WHAT TO DO → From the line with "través de Netcash" to the line with "qualità e l'apperance", output every line below exactly, both ends included. Skip the pictures.

[[ TASK INPUT, beginning ]]

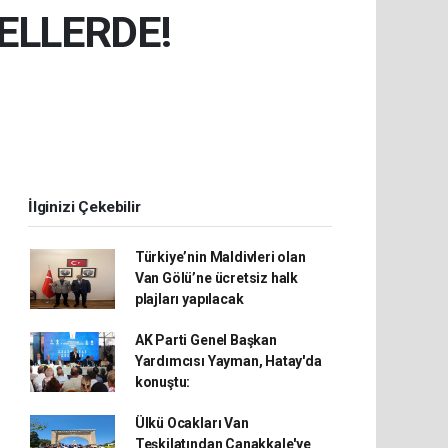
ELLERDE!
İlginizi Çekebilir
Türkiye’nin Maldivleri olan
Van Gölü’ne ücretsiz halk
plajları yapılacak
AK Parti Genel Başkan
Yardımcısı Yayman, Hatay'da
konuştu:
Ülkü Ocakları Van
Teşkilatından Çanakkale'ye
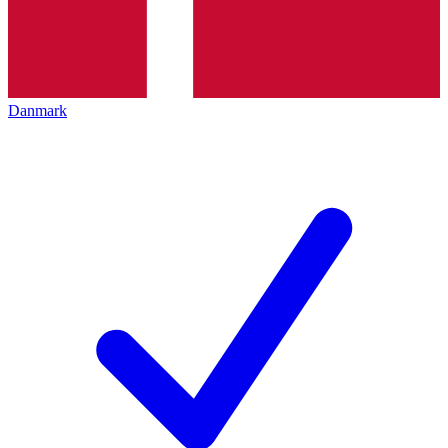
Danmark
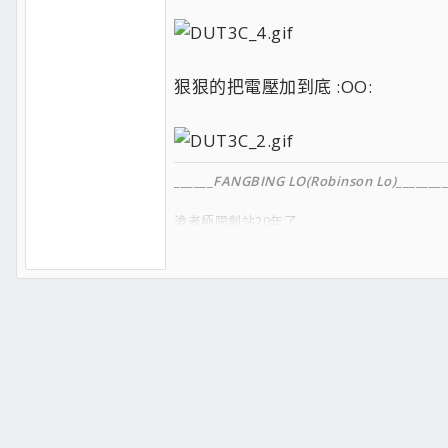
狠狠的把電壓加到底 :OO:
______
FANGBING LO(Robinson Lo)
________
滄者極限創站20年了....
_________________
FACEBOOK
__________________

[[ TASK INPUT, end ]]
[[ TASK INPUT, beginning ]]

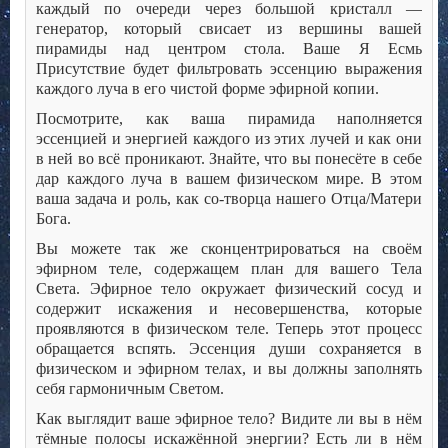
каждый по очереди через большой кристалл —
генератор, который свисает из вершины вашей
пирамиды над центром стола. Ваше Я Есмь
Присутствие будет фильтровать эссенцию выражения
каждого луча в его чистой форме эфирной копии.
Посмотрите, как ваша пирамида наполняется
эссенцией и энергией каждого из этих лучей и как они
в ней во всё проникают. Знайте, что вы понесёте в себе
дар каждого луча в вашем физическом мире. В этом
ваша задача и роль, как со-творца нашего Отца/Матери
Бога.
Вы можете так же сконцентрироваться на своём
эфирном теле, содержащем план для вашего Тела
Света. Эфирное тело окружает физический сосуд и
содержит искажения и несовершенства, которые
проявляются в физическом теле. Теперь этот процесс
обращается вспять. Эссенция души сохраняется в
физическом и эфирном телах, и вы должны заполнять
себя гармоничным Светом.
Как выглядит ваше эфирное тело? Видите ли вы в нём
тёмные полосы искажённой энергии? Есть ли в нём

[[ TASK INPUT, end ]]
[[ TASK INPUT, beginning ]]

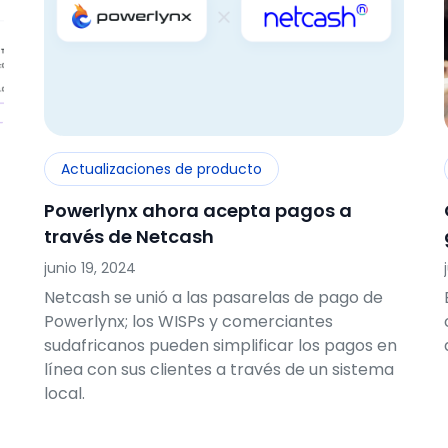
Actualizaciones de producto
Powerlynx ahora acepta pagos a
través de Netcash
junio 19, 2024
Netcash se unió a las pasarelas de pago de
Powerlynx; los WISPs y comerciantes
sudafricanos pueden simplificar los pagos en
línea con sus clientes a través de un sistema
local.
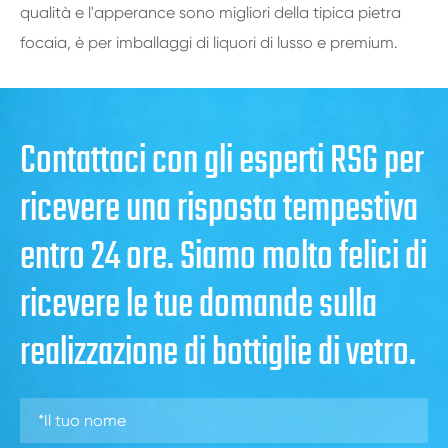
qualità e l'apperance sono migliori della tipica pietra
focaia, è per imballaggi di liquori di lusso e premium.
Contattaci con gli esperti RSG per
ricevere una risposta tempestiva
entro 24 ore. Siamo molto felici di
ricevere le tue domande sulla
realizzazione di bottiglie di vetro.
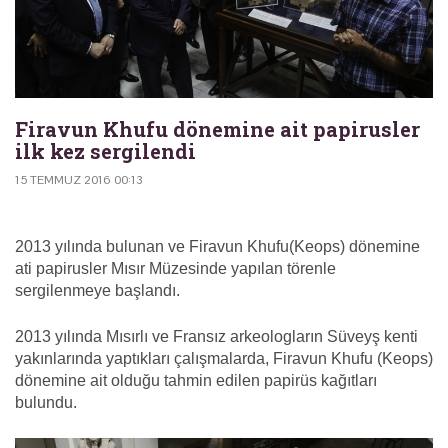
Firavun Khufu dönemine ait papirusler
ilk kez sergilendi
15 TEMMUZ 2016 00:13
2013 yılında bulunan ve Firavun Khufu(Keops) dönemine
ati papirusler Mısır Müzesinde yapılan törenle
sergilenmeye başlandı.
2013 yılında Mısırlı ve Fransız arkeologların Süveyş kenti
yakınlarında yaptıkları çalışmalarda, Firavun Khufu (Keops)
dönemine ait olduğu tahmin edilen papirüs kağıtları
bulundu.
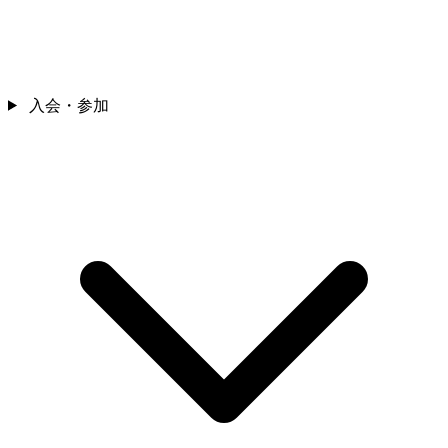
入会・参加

[[ TASK INPUT, end ]]

RESULT BELOW →
través de Netcash
junio 19, 2024
Netcash se unió a las pasarelas de pago de
Powerlynx; los WISPs y comerciantes
sudafricanos pueden simplificar los pagos en
línea con sus clientes a través de un sistema
local.
qualità e l'apperance sono migliori della tipica pietra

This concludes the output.